The man roared with delight. He had noticed the tone of amazement in Ashok’s voice and it amused him. He gulped generously from the large whisky in his right hand as he avuncularly slapped Ashok across the shoulders with the other.
“Arre yaar,” he laughed. “In Pakistan the issue is not freedom of speech. Here the big question is freedom after speech!”
If, like me, you believe it’s the little things that count, then Pakistanis have a penchant for paying attention to the smallest courtesies. Tea, sandwiches and biscuits are offered at every meeting. Each time you say ‘thank you’ you’re bound to receive a ‘welcome sir’ in quick response.
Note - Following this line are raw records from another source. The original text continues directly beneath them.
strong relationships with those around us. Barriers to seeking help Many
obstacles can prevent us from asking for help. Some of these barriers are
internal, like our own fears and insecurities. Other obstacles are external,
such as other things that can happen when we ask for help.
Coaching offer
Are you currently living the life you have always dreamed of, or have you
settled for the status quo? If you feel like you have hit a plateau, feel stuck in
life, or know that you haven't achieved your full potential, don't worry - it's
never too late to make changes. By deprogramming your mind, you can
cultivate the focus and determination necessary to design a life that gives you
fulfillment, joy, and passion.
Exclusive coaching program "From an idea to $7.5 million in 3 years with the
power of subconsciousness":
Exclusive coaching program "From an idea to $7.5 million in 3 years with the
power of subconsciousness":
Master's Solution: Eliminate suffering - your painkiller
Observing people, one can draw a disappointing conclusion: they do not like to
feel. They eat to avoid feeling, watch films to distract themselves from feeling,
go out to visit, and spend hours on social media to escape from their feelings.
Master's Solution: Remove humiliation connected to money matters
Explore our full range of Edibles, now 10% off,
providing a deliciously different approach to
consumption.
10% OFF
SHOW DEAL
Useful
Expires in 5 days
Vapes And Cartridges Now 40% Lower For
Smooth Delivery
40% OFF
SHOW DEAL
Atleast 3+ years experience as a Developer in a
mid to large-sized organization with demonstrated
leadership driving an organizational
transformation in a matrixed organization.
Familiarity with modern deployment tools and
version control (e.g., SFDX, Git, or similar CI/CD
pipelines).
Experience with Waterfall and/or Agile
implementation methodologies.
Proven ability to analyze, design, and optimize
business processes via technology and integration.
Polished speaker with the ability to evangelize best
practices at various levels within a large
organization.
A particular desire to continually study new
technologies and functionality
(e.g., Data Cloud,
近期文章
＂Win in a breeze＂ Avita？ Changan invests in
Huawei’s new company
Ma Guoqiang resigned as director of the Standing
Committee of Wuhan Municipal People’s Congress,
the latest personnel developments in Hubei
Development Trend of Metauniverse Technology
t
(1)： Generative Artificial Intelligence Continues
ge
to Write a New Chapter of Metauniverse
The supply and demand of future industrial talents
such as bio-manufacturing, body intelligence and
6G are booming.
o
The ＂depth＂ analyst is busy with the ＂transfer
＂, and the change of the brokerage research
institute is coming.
And whenever Pakistanis agree to do something they unfailingly add ‘Inshallah’.
Yet the touch that quite literally took my breath away was after our interview with Foreign Minister Khurshid Kasuri. I haven’t experienced anything like this before.
I arranged the interview a month earlier. At the time Mr Kasuri insisted we lunch with him before departing.
“Tell me,” he asked “do you have any dietary restrictions?”
I said I would cheerfully eat a horse but added that Ashok was a strict vegetarian.
“Glad you told me,” he said. I didn’t think he would remember and I certainly didn’t imagine how meticulously he would handle the arrangements.
Now Pakistanis love their meat. Their dal is mixed with mutton whilst their subzees are usually stuffed with keema. In fact, they abhor plain vegetables. Yet at lunch the menu was entirely vegetarian. From soup to savoury – and we went through four courses – it was carefully planned to avoid anything that might bhrasht Ashok’s dharma. Even the minister turned herbivorous!